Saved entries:
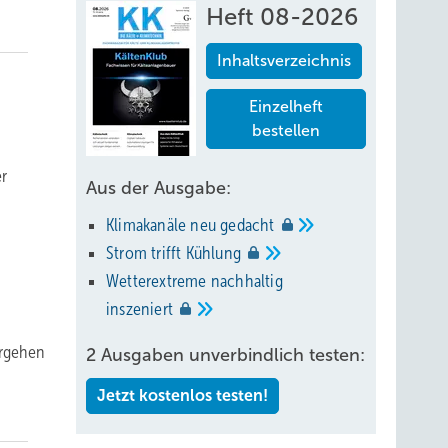
Heft 08-2026
Inhaltsverzeichnis
Einzelheft
bestellen
er
Aus der Ausgabe:
Klimakanäle neu
gedacht
Strom trifft
Kühlung
Wetterextreme nachhaltig
inszeniert
ergehen
2 Ausgaben unverbindlich testen:
Jetzt kostenlos testen!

TASK PROMPT:
Your task is to copy every line in the entries that holds the string "testen".

OUTPUT BELOW:
2 Ausgaben unverbindlich testen:
Jetzt kostenlos testen!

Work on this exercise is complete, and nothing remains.